Primary school teachers ($1,611), paramedics ($1,434), registered nurses ($1,411), entry-level police officers ($1,212), wait staff ($1,154), and childcare workers ($1,063) are among those in the middle tier. The property website also noted that most of those in the lowest and middle tiers are essential workers who are heavily relied upon during the pandemic.

If you are wondering which suburbs in the country you can afford to buy a house in, our location mortgage calculator can give you options.

Can you take out a home loan with a low income?

While there is no minimum income requirement when applying for a home loan, it can still be tricky for many low-income earners to have their mortgages approved. However, if you are earning a lower-than-average income, there are certain steps you can take to improve your chances of securing a home loan.

1. Prove you can afford the monthly repayments

One of the most important things to consider when buying a house is how much mortgage you can reasonably afford to pay off. This is because knowing how much you can allocate to your monthly repayments very often spells the difference between living comfortably and struggling to make ends meet.

Expert opinion varies on the exact amount, but the consensus is you should have enough left over to meet other financial obligations after making a home loan payment. Many lenders and mortgage experts adhere to the 28% limit – meaning your monthly mortgage repayments should not exceed 28% of your gross monthly income or the amount you earn before taxes are deducted. This percentage also puts you below the mortgage stress threshold of 30%.

2. Save for a deposit

Given your financial circumstances, this may be easier said than done.

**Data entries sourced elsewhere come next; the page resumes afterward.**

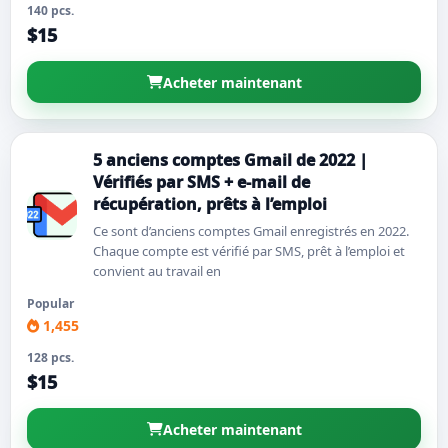
140 pcs.
$15
Acheter maintenant
5 anciens comptes Gmail de 2022 |
Vérifiés par SMS + e-mail de
récupération, prêts à l’emploi
Ce sont d’anciens comptes Gmail enregistrés en 2022.
Chaque compte est vérifié par SMS, prêt à l’emploi et
convient au travail en
Popular
1,455
128 pcs.
$15
Acheter maintenant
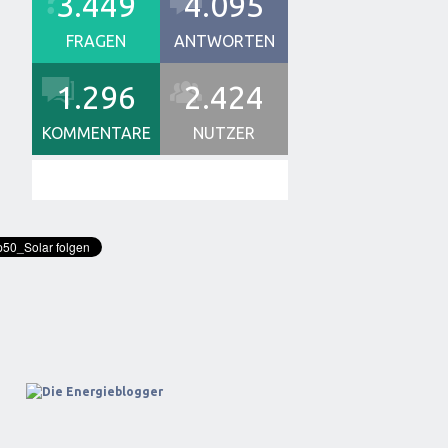
3.449
4.095
FRAGEN
ANTWORTEN
1.296
2.424
KOMMENTARE
NUTZER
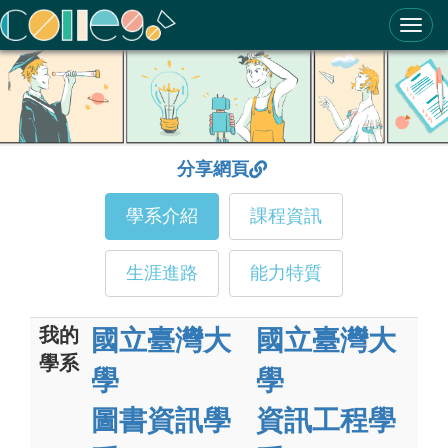
ColleGo! 大學選才與高中育才輔助系統
分享網頁
學系介紹
課程資訊
生涯進路
能力特質
我的
國立臺灣大
國立臺灣大
學系
學
學
圖書資訊學
資訊工程學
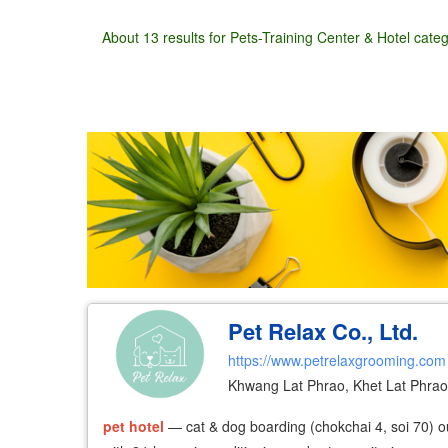
About 13 results for Pets-Training Center & Hotel cate
Wholesale
Retail
Manufacturer
Deal
Pet Relax Co., Ltd.
https://www.petrelaxgrooming.com
Khwang Lat Phrao, Khet Lat Phra
pet
hotel
— cat & dog boarding (chokchai 4, soi 70) 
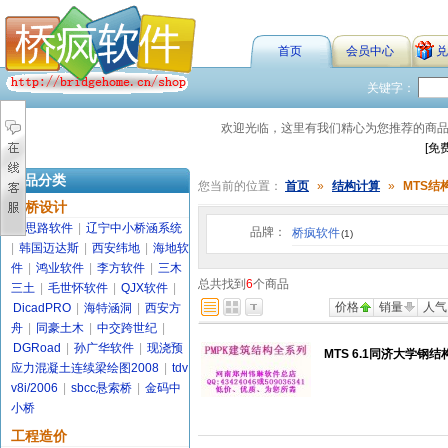
首页
会员中心
兑
关键字：
欢迎光临，这里有我们精心为您推荐的商
[免
商品分类
您当前的位置：
首页
»
结构计算
»
MTS结
路桥设计
金思路软件
|
辽宁中小桥涵系统
品牌：
桥疯软件
(1)
|
韩国迈达斯
|
西安纬地
|
海地软
件
|
鸿业软件
|
李方软件
|
三木
总共找到
6
个商品
三土
|
毛世怀软件
|
QJX软件
|
价格
销量
人气
DicadPRO
|
海特涵洞
|
西安方
舟
|
同豪土木
|
中交跨世纪
|
DGRoad
|
孙广华软件
|
现浇预
MTS 6.1同济大学钢
应力混凝土连续梁绘图2008
|
tdv
v8i/2006
|
sbcc悬索桥
|
金码中
小桥
工程造价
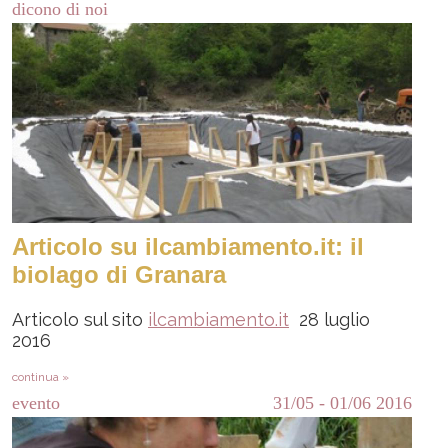
dicono di noi
Articolo su ilcambiamento.it: il
biolago di Granara
Articolo sul sito
ilcambiamento.it
28 luglio
2016
continua »
evento
31/05
-
01/06
2016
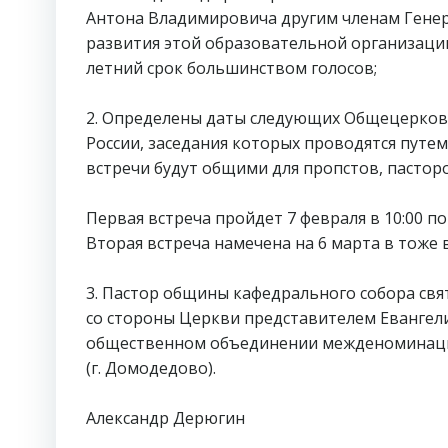
Антона Владимировича другим членам Гене
развития этой образовательной организаци
летний срок большинством голосов;
2. Определены даты следующих Общецерков
России, заседания которых проводятся путем
встречи будут общими для пропстов, пасторо
Первая встреча пройдет 7 февраля в 10:00 п
Вторая встреча намечена на 6 марта в тоже 
3. Пастор общины кафедрального собора свя
со стороны Церкви представителем Евангел
общественном объединении межденоминацио
(г. Домодедово).
Александр Дерюгин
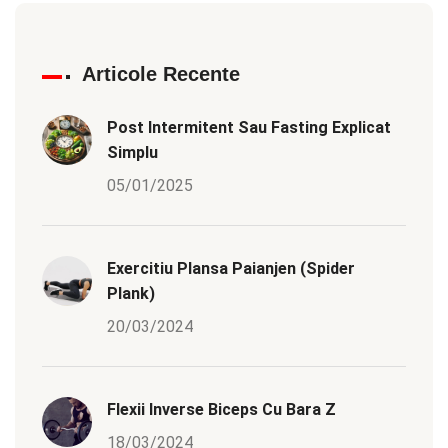
Articole Recente
Post Intermitent Sau Fasting Explicat
Simplu
05/01/2025
Exercitiu Plansa Paianjen (Spider
Plank)
20/03/2024
Flexii Inverse Biceps Cu Bara Z
18/03/2024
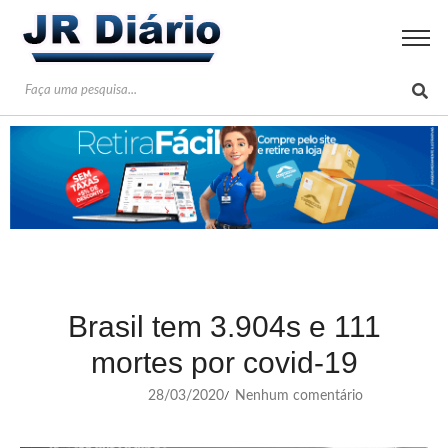
Brasil tem 3.904s e 111
mortes por covid-19
28/03/2020
Nenhum comentário
/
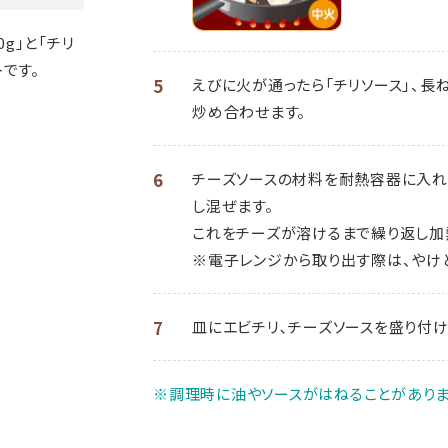
g」と「チリ
トです。
5
えびに火が通ったら「チリソース」、長
炒め合わせます。
6
チーズソースの材料を耐熱容器に入れ、
し混ぜます。
これをチーズが溶けるまで繰り返し加
※電子レンジから取り出す際は、やけ
7
皿にエビチリ､チーズソースを盛り付け
※調理時に油やソースがはねることがありま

Saving for a deposit is often the most challenging step before getting on the property ladder as the amount, typically pegged at 20% of the property’s value, can easily reach six figures – especially with current home prices on the rise. But if through hard work, commitment, and financial discipline you are able to overcome this barrier, you may also see your chances of getting your loan approved significantly increase.

3. Find a loan guarantor

If you are struggling to come up with sufficient funds for a deposit, a family member may be able to you secure a home loan by acting as a guarantor. A home loan guarantor is an immediate family member, often a parent or a sibling – although uncles and aunts are allowed in some instances – who has agreed to take responsibility for paying the loan if you fail to make repayments.

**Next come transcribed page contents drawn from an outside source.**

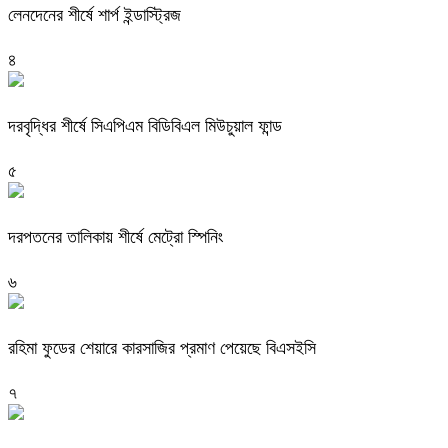
লেনদেনের শীর্ষে শার্প ইন্ডাস্ট্রিজ
৪
দরবৃদ্ধির শীর্ষে সিএপিএম বিডিবিএল মিউচুয়াল ফান্ড
৫
দরপতনের তালিকায় শীর্ষে মেট্রো স্পিনিং
৬
রহিমা ফুডের শেয়ারে কারসাজির প্রমাণ পেয়েছে বিএসইসি
৭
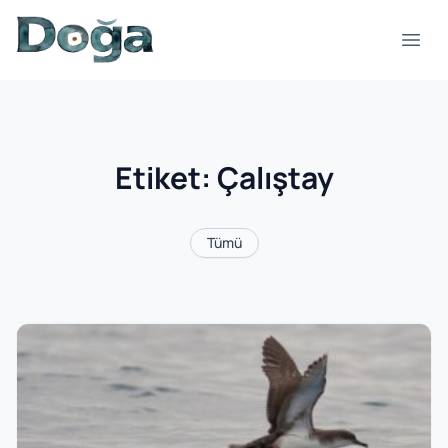
İçeriğe geç
Menü
Etiket:
Çalıştay
Tümü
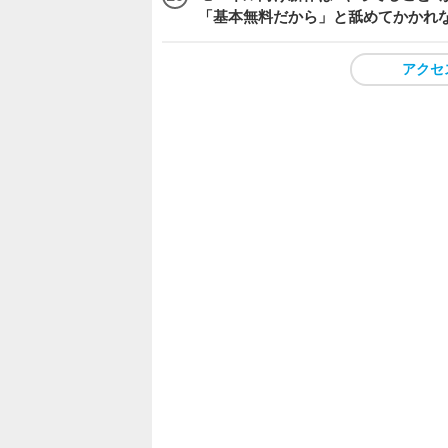
「基本無料だから」と舐めてかかれ
アクセ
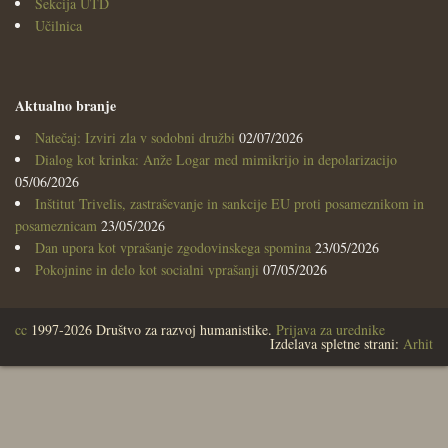
Sekcija UTD
Učilnica
Aktualno branje
Natečaj: Izviri zla v sodobni družbi
02/07/2026
Dialog kot krinka: Anže Logar med mimikrijo in depolarizacijo
05/06/2026
Inštitut Trivelis, zastraševanje in sankcije EU proti posameznikom in
posameznicam
23/05/2026
Dan upora kot vprašanje zgodovinskega spomina
23/05/2026
Pokojnine in delo kot socialni vprašanji
07/05/2026
cc
1997-2026 Društvo za razvoj humanistike.
Prijava za urednike
Izdelava spletne strani:
Arhit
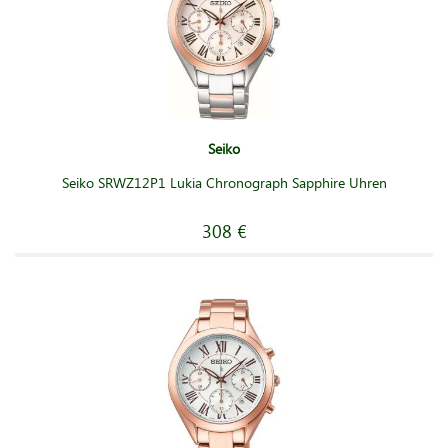
Seiko
Seiko SRWZ12P1 Lukia Chronograph Sapphire Uhren
308 €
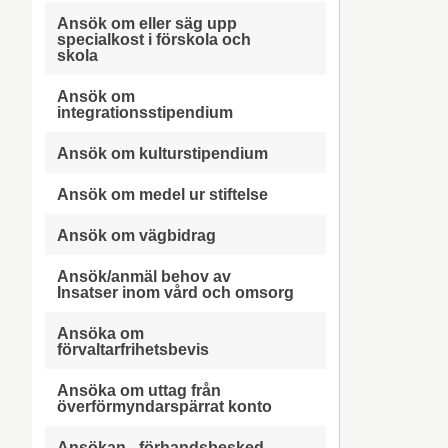
Ansök om eller säg upp
specialkost i förskola och
skola
Ansök om
integrationsstipendium
Ansök om kulturstipendium
Ansök om medel ur stiftelse
Ansök om vägbidrag
Ansök/anmäl behov av
Insatser inom vård och omsorg
Ansöka om
förvaltarfrihetsbevis
Ansöka om uttag från
överförmyndarspärrat konto
Ansökan - förhandsbesked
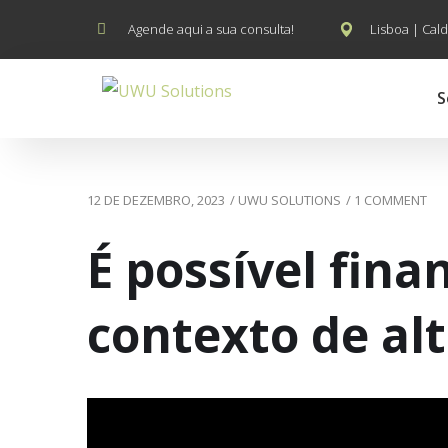
Agende aqui a sua consulta!
Lisboa | Cald
S
12 DE DEZEMBRO, 2023
/
UWU SOLUTIONS
/
1 COMMENT
É possível fin
contexto de alt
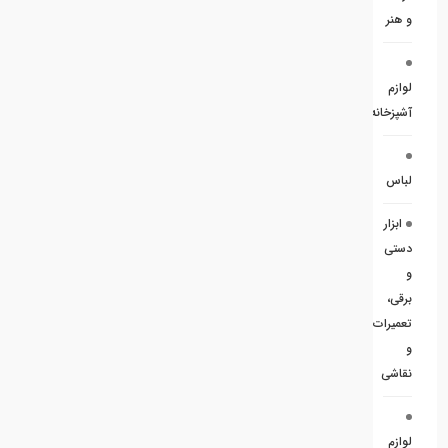
و هنر
لوازم
آشپزخانه
لباس
ابزار
دستی
و
برقی،
تعمیرات
و
نقاشی
لوازم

Guarantors may also be asked to offer equity from their properties as security for the home loan. Some lenders offer guarantor loans of up to 105% of the property’s value to cover for additional expenses such as stamp duty and application fees.

4. Take advantage of government grants

If you are a first-time home buyer, you can also take advantage of several state-based incentives to cover for the cost of a deposit. These include the First Home Owners Grant (FHOG), which is one-off cash grant given to first home buyers who are either purchasing an existing property or constructing a new house, and the First Home Super Saver Scheme (FHSS), which allows first home buyers to withdraw a portion of their extra super contributions and use it as a deposit for their first home.

Another government incentive, the First Home Loan Deposit Scheme (FHLDS), enables FHBs to purchase a property for as little as 5% deposit without having to pay lenders’ mortgage insurance. The program is limited to 10,000 borrowers in a given financial year, although the government opened an additional 10,000 spots for eligible buyers for the 2020/21 financial year.

These cash grants can be used on top of each other. The big question, however, is if the amount you can raise is enough for a deposit, given the monetary limits to these subsidies.

5. Explore non-traditional options

Some specialist lenders provide 100% home loans to clients, but these usually come with very strict eligibility criteria and higher interest rates because of the risks involved. You can also apply for loans with a loan-to-value ratio (LVR) of 95%, where you need to come up with a 5% deposit. However, you may still need to pay LMI for this type of loans.